Introduction to N.S.B. JavaScript & MathScript Interactive Document Generator

MathScript Functions (cont.)

Before concluding our introduction to our JavaScript and MathScript Interactive Document Generator, and before shifting to more advanced aspects and applications of MathScript, we give a few more useful elementary functions.
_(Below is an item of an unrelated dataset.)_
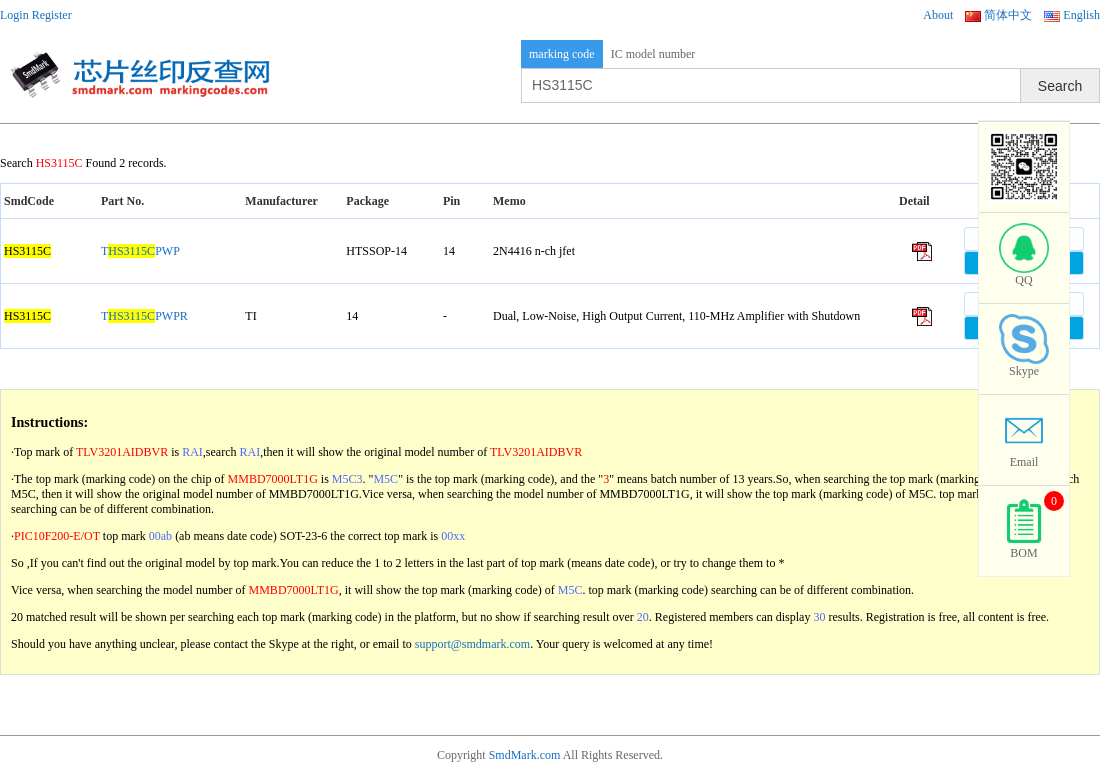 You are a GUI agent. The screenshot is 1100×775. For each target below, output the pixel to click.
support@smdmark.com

The function isFree[] checks whether a MathScript function is free from some element (anywhere in its structure or substructures), that element being of a certain expression or property. For instance, consider the followings:

input(1)=> ff = F[a, b, 2.3, X[i, j, 11], x+y+z^2]
output(1)=> F[a, b, 2.300, X[i, j, 11], ((z^2)+x+y)]
input(2)=> isFree[ff, x] 
output(2)=> false
input(3)=> isFree[ff, X] 
output(3)=> false
input(4)=> isFree[ff, F] 
output(4)=> false
input(5)=> isFree[ff, j] 
output(5)=> false
input(6)=> isFree[ff, pow] 
output(6)=> false
input(7)=> isFree[ff, mult] 
output(7)=> true
input(8)=> isFree[ff, add] 
output(8)=> false
input(9)=> isFree[ff, c] 
output(9)=> true
input(10)=> isFree[ff, Y[i,j,11]] 
output(10)=> true
input(11)=> isFree[ff, X[i,j,11]] 
output(11)=> false

You should have noticed that we have checked whether our expression is free from mathematical expressions of addition, multiplication, and power (denoted by the function heads add, mult, and pow, respectively) and we found correct answers for that matter.
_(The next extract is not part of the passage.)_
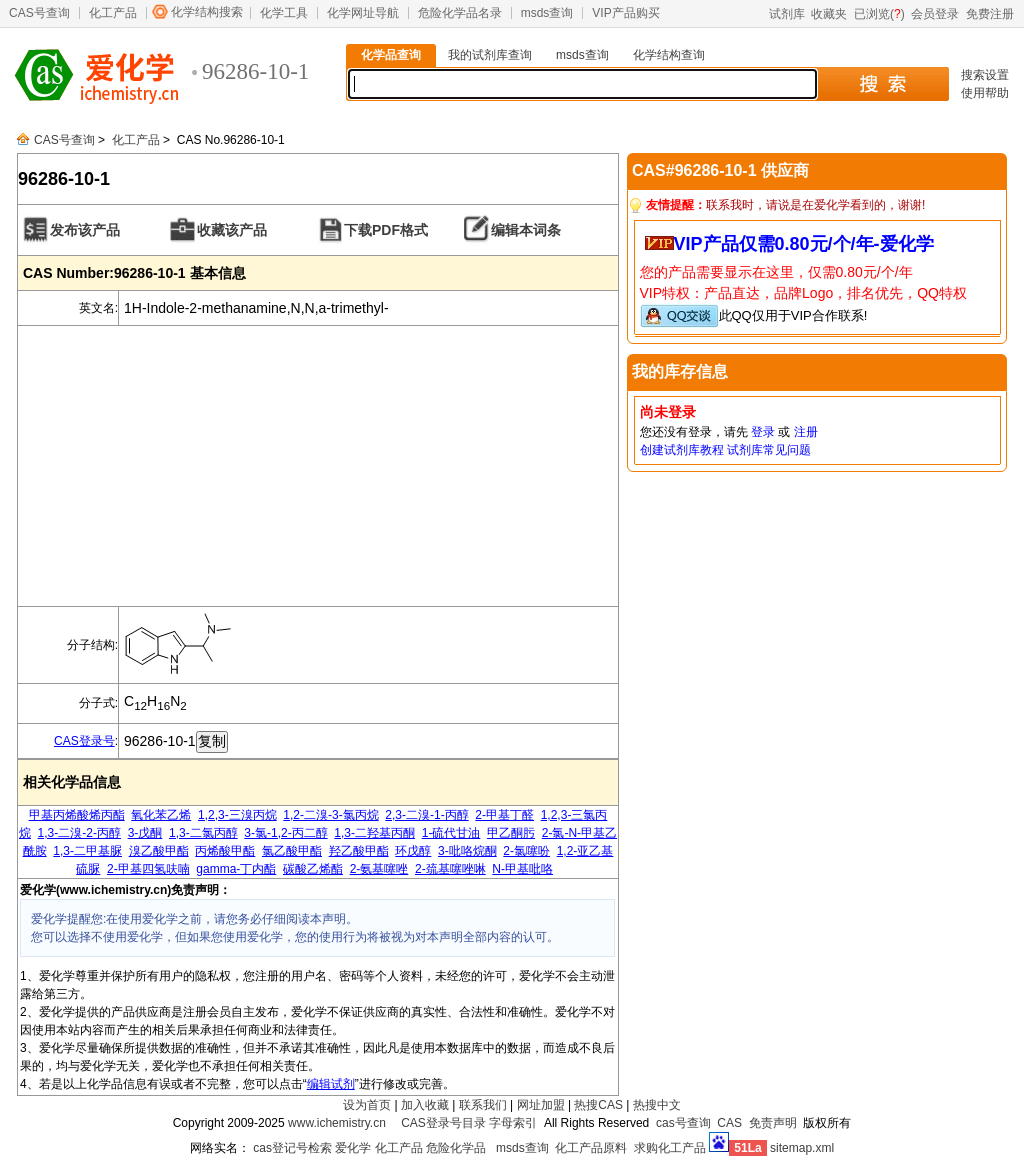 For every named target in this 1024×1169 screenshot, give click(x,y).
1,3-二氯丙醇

The functions unite[] and intersect[] are useful in combining the elements of two MathScript functions (having the same head expression) as if you are conctructing the union and the intersection of two sets respectively. Consider the followings:

input(12)=> ff={a, b, x, y, z}
output(12)=> {a, b, x, y, z}
input(13)=> gg={x, 2.3, b, 11.4, c} 
output(13)=> {x, 2.300, b, 11.40, c}
input(14)=> unite[ff, gg] 
output(14)=> {11.40, 2.300, a, b, c, x, y, z}
input(15)=> unite[gg, ff] 
output(15)=> {11.40, 2.300, a, b, c, x, y, z}
input(16)=> intersect[ff, gg] 
output(16)=> {b, x}
input(17)=> intersect[gg, ff] 
output(17)=> {x, b}

Now that you have followed these demodocs up to this point, and that you have used our client-side program to verify and experiment with code, either JavaScript or MathScript, then your preliminary knowledge is adequate to start on a forthcoming set of demodocs pertaining to advanced aspects and applications.